Italian govt plans to separate commercial lenders from investment banks

  02 February 2019    Read: 2235
Italian govt plans to separate commercial lenders from investment banks

The Italian government intends to approve in coming months new banking regulations, including a rule that separates banks’ commercial and investment businesses, Deputy Prime Minister Luigi Di Maio said on Friday, Reuters reports. 

Speaking to parliament’s lower house, Di Maio also said that if the government needed to enter the capital of troubled Banca Carige it would take control of the lender.

Since 1993, investment and commercial banks can operate in Italy under one roof.

In June, when the populist coalition made up of the far-right League party and the anti-establishment 5-Star Movement took power, it agreed in principle that the two divisions of the banking sector were best kept separate to protect savers.

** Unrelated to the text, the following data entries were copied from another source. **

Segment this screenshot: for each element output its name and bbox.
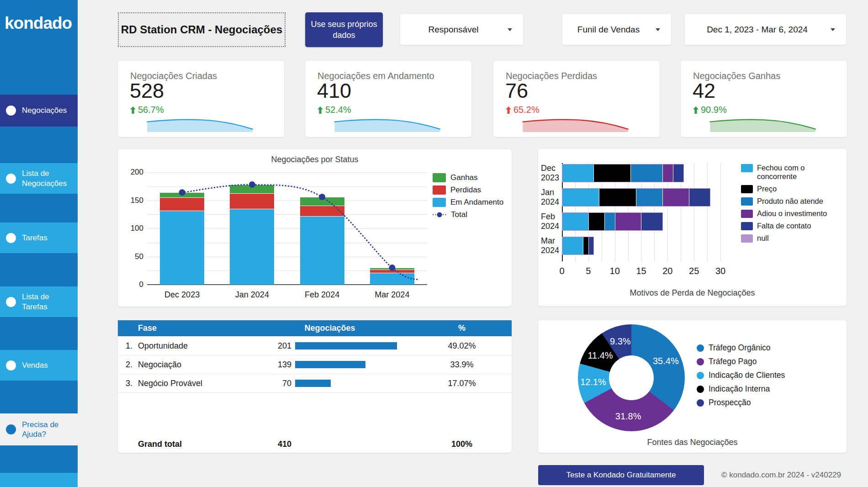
legend-item-null[interactable]: null [741, 234, 839, 243]
stacked-bar-dec-2023[interactable] [160, 193, 204, 285]
legend-swatch [697, 386, 704, 393]
legend-item-indicação-de-clientes[interactable]: Indicação de Clientes [697, 371, 785, 380]
sidebar-item-label: Negociações [22, 106, 69, 115]
responsavel-filter-dropdown[interactable]: Responsável [400, 14, 523, 45]
help-icon [6, 424, 16, 434]
bullet-icon [6, 297, 16, 307]
legend-swatch [741, 164, 753, 172]
x-axis-tick: 0 [553, 266, 571, 276]
report-title-text: RD Station CRM - Negociações [121, 23, 282, 36]
legend-item-tráfego-orgânico[interactable]: Tráfego Orgânico [697, 343, 785, 353]
sidebar: kondado NegociaçõesLista de NegociaçõesT… [0, 0, 78, 487]
col-header-negociacoes: Negociações [248, 323, 412, 333]
sidebar-item-lista-de-negociacoes[interactable]: Lista de Negociações [0, 163, 78, 194]
legend-swatch [697, 358, 704, 365]
kpi-value: 528 [130, 79, 164, 103]
sidebar-item-precisa-de-ajuda[interactable]: Precisa de Ajuda? [0, 413, 78, 445]
sidebar-item-label: Tarefas [22, 233, 69, 243]
chevron-down-icon [508, 28, 512, 31]
slice-label: 9.3% [610, 336, 631, 346]
bar-segment [370, 270, 414, 273]
kpi-delta: 90.9% [693, 105, 727, 115]
kpi-card-1: Negociações Criadas52856.7% [118, 61, 284, 137]
hbar-jan-2024[interactable] [562, 188, 710, 206]
legend-item-preço[interactable]: Preço [741, 185, 839, 193]
sidebar-item-tarefas[interactable]: Tarefas [0, 222, 78, 253]
bar-segment [636, 189, 662, 206]
bar-segment [230, 194, 274, 209]
use-own-data-button[interactable]: Use seus próprios dados [305, 12, 383, 47]
table-row[interactable]: 2.Negociação13933.9% [118, 355, 512, 374]
legend-item-fechou-com-o-concorrente[interactable]: Fechou com o concorrente [741, 164, 839, 181]
bar-segment [370, 273, 414, 285]
sidebar-item-lista-de-tarefas[interactable]: Lista de Tarefas [0, 286, 78, 317]
stacked-bar-jan-2024[interactable] [230, 185, 274, 285]
bar-segment [160, 193, 204, 197]
bar-segment [562, 237, 583, 254]
legend-item-total[interactable]: Total [433, 210, 503, 219]
legend-item-produto-não-atende[interactable]: Produto não atende [741, 197, 839, 206]
table-row[interactable]: 3.Negócio Provável7017.07% [118, 374, 512, 393]
y-axis-tick: 50 [118, 252, 143, 261]
legend-item-indicação-interna[interactable]: Indicação Interna [697, 384, 785, 394]
bar-segment [583, 237, 588, 254]
status-chart-title: Negociações por Status [118, 155, 512, 164]
date-range-dropdown[interactable]: Dec 1, 2023 - Mar 6, 2024 [685, 14, 846, 45]
legend-item-perdidas[interactable]: Perdidas [433, 185, 503, 195]
bar-segment [300, 217, 344, 285]
legend-item-em-andamento[interactable]: Em Andamento [433, 198, 503, 207]
stacked-bar-mar-2024[interactable] [370, 268, 414, 285]
bar-segment [663, 189, 689, 206]
status-chart-legend: GanhasPerdidasEm AndamentoTotal [433, 173, 503, 219]
stacked-bar-feb-2024[interactable] [300, 197, 344, 285]
bar-segment [589, 237, 594, 254]
y-axis-tick: 150 [118, 196, 143, 205]
funil-de-vendas-filter-dropdown[interactable]: Funil de Vendas [562, 14, 671, 45]
table-grand-total-row: Grand total 410 100% [118, 435, 512, 453]
x-axis-tick: 10 [606, 266, 624, 276]
bar-segment [230, 209, 274, 285]
x-axis-tick: 20 [658, 266, 677, 276]
legend-item-adiou-o-investimento[interactable]: Adiou o investimento [741, 209, 839, 218]
bar-segment [641, 213, 662, 230]
x-axis-tick: 30 [711, 266, 730, 276]
kpi-delta: 56.7% [130, 105, 164, 115]
y-axis-tick: 100 [118, 224, 143, 233]
bar-segment [594, 164, 630, 182]
total-line-icon [433, 212, 446, 218]
kpi-card-3: Negociações Perdidas7665.2% [493, 61, 660, 137]
slice-label: 35.4% [653, 355, 679, 366]
kpi-sparkline [333, 117, 443, 132]
legend-swatch [433, 185, 446, 195]
hbar-dec-2023[interactable] [562, 164, 684, 182]
hbar-mar-2024[interactable] [562, 237, 594, 255]
negociacoes-value: 201 [248, 341, 291, 351]
y-axis-category: Dec2023 [538, 163, 559, 183]
bar-segment [631, 164, 662, 182]
motivos-chart-legend: Fechou com o concorrentePreçoProduto não… [741, 164, 839, 243]
table-row[interactable]: 1.Oportunidade20149.02% [118, 337, 512, 355]
legend-item-tráfego-pago[interactable]: Tráfego Pago [697, 357, 785, 366]
fase-name: Negócio Provável [138, 379, 248, 388]
bar-segment [562, 164, 593, 182]
legend-swatch [741, 234, 753, 243]
status-chart-card: Negociações por Status 050100150200 Dec … [118, 149, 512, 307]
value-bar [295, 361, 365, 368]
sidebar-item-vendas[interactable]: Vendas [0, 350, 78, 381]
teste-kondado-button[interactable]: Teste a Kondado Gratuitamente [538, 465, 704, 485]
hbar-feb-2024[interactable] [562, 212, 663, 231]
legend-item-ganhas[interactable]: Ganhas [433, 173, 503, 182]
fontes-donut-legend: Tráfego OrgânicoTráfego PagoIndicação de… [697, 343, 785, 408]
sidebar-item-label: Precisa de Ajuda? [22, 420, 69, 439]
kpi-sparkline [146, 117, 256, 132]
kpi-value: 76 [505, 79, 528, 103]
sidebar-item-negociacoes[interactable]: Negociações [0, 95, 78, 127]
bar-segment [230, 185, 274, 193]
x-axis-tick: Jan 2024 [217, 290, 287, 300]
bar-segment [300, 197, 344, 205]
bar-segment [370, 268, 414, 270]
legend-swatch [697, 372, 704, 379]
legend-item-falta-de-contato[interactable]: Falta de contato [741, 222, 839, 230]
bar-segment [160, 211, 204, 285]
legend-item-prospecção[interactable]: Prospecção [697, 398, 785, 408]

Di Maio, who is also the 5-Star’s leader, said that the government aims to approve the new rules “in the coming months”. The governing coalition will also press for “a reform of the European banking supervision and the creation of a EU-wide fund to guarantee savers”.

Di Maio also mentioned “a fund to guarantee savers to be funded by putting aside up to 60 percent of bank managers’ bonus for five years”.

Last month Italy set up a 1.3 billion euros ($1.49 billion)fund to cover potential costs of emergency measures to shore up Carige after the European Central Bank (ECB) put the bank under temporary administration following a failed attempt to raise new capital from investors.

“So far we do not know whether we will have to use public funds, but if we decide to put people’s money into the bank then (Carige) will be owned by the people,” said Di Maio.